The EUR students brought protest placards with protest slogans like ‘How Dare You?’, ‘Planet over Profit’ and ‘March now or swim later’. “We made them this morning at the Hub,” regales Psychology student Daniela Monteiro.

Lively and determined

Last Friday, over 25.000 people came together at the Koekamp in The Hague for the climate protest. The national protest is a part of international climate actions, meant to increase pressure on the UN Climate Action Summit in New York. Dutch protesters are also demanding a ‘responsible climate policy’.

Monteiro calls the atmosphere at the Koekamp ‘lively’ and ‘determined’. “Even children and babies were marching along,” she says. The protesters went past the Dutch parliament at the Binnenhof and at the Koekamp speeches were given. There was also a DJ performance.

Important and urgent

The students felt that it was important to take part in the protest. “Climate change is an urgent problem. It doesn’t just influence our grandchildren’s generation; it also affects ours,” says Zur. “Politicians and people in large businesses seem unaware of the fact that the impact of climate change will be evident in the short term. And it’s going to be a disaster.”

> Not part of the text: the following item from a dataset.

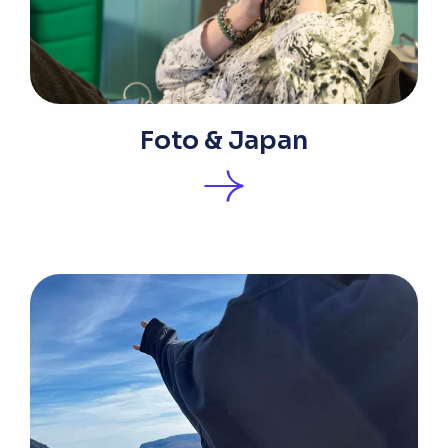
Foto & Japan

“When it comes to sustainability, people tend to keep their point of view to themselves,” Zur claims. “But if there is one thing we definitely should be doing, it’s making our voices be heard.” The Management of International Social Challenges (MISOC) student believes that protesting is a tried and tested way to promote radical change. “And radical change is what we need. We don’t even have time to set goals, as we should already be attaining them.”